Mariology - Development and Impact of Mariology

Development and Impact of Mariology

The First Council of Ephesus in 431 formally approved devotion to the Virgin as Theotokos, Mother of God, (more accurately translated as God bearer). The council also approved the creation of icons bearing the images of the Virgin and Child. Devotion to Mary was, however, already widespread before this point, reflected in the fresco depictions of Mother and Child in the Roman catacombs. The early Church Fathers saw Mary as the "new Eve" who said "yes" to God as Eve had said no. Mary, as the first Christian Saint and Mother of Jesus, was deemed to be a compassionate mediator between suffering mankind and her son, Jesus, who was seen as King and Judge.

In the East, devotion to Mary blossomed in the sixth century under official patronage and imperial promotion at the Court of Constantinople. The popularity of Mary as an individual object of devotion, however, only began in the fifth century with the appearance of apocryphal versions of her life, interest in her relics, and the first churches dedicated to her name, for example, S. Maria Maggiore in Rome. A sign that the process was slower in Rome is provided by the incident during the visit of Pope Agapetus to Constantinople in 536, when he was upbraided for opposing the veneration of the theotokos and refusing to allow her icons to be displayed in Roman churches.

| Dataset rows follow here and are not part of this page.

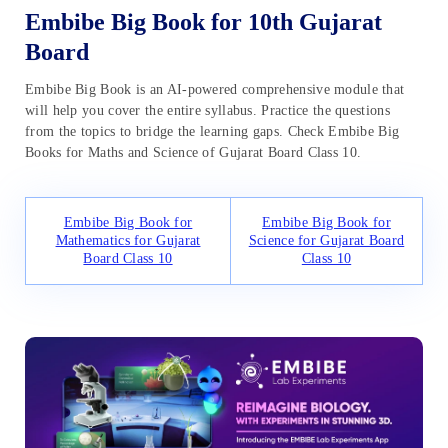
Embibe Big Book for 10th Gujarat
Board
Embibe Big Book is an AI-powered comprehensive module that
will help you cover the entire syllabus. Practice the questions
from the topics to bridge the learning gaps. Check Embibe Big
Books for Maths and Science of Gujarat Board Class 10.
Embibe Big Book for
Embibe Big Book for
Mathematics for Gujarat
Science for Gujarat Board
Board Class 10
Class 10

Early seventh-century examples of new Marian dedications in Rome are the dedication in 609 of the pagan Pantheon as Santa Maria ad Martyres, "Holy Mary and the Martyrs", and the re-dedication of the early Christian titulus Julii et Calixtii, one of the oldest Roman churches, as Santa Maria in Trastevere. The earliest Marian feasts were introduced into the Roman liturgical calendar by Pope Sergius I (687-701).

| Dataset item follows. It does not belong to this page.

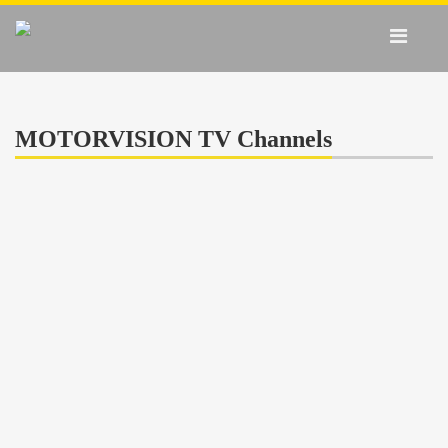
MOTORVISION TV Channels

Devotion to the Virgin Mary as the "new Eve" lent much to the status of women during the Middle Ages. Women who had been looked down upon as daughters of Eve, came to be looked upon as objects of veneration and inspiration. The medieval development of chivalry, with the concept of the honor of a lady and the ensuing knightly devotion to it, not only derived from the thinking about the Virgin Mary, but also contributed to it. The medieval veneration of the Virgin Mary was contrasted by the fact that ordinary women, specially those outside aristocratic circles were looked down upon. Although women were at times viewed as the source of evil, it was Mary who as mediator to God was a source of refuge for man. The development of medieval Mariology and the changing attitudes towards women paralleled each other and can best be understood in a common context.